• [Task to carry out]: Keep only the lines that hold the string "favorite", filtering out the rest of the entries below.

(Saved entries)
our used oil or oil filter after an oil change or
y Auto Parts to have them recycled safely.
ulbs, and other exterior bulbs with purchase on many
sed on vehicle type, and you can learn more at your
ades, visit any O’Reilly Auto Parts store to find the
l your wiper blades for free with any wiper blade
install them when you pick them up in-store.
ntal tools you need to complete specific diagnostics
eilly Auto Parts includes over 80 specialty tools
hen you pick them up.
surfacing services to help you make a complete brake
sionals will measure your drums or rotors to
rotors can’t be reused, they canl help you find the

--

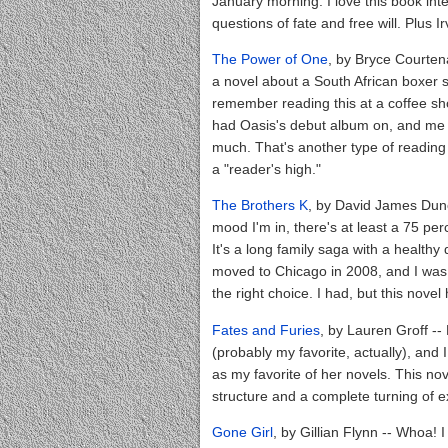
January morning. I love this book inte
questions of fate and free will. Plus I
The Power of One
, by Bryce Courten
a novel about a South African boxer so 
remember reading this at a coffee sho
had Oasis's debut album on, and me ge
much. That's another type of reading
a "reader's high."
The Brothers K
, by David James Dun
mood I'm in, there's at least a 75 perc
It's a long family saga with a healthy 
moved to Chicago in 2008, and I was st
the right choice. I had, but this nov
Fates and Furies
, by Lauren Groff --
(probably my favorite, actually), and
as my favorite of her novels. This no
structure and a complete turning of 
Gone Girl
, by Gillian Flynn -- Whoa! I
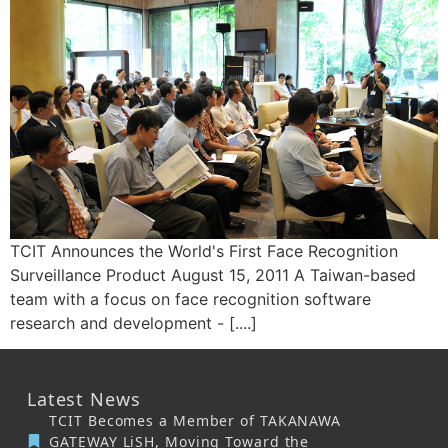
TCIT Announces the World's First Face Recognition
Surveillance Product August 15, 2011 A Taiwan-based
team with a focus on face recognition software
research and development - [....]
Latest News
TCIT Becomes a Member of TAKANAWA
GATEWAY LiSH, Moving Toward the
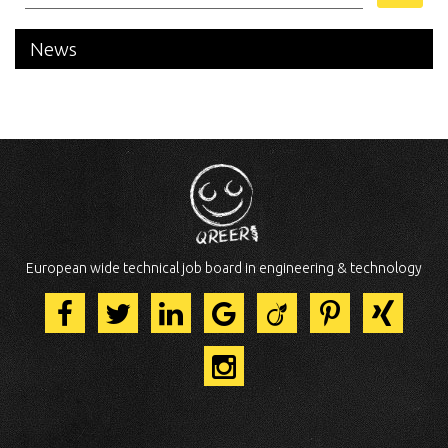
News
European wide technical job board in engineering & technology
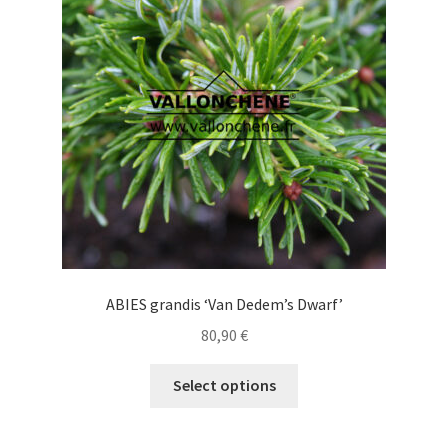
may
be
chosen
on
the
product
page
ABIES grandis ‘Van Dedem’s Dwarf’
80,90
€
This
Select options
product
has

...

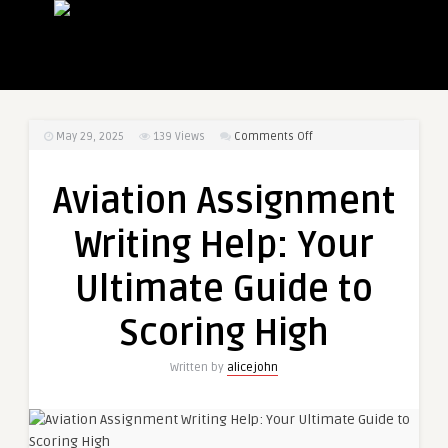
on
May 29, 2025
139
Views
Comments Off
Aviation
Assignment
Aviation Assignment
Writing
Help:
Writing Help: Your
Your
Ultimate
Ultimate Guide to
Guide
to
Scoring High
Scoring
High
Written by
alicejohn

• [Solution to this task]:
(probably my favorite, actually), and
as my favorite of her novels. This no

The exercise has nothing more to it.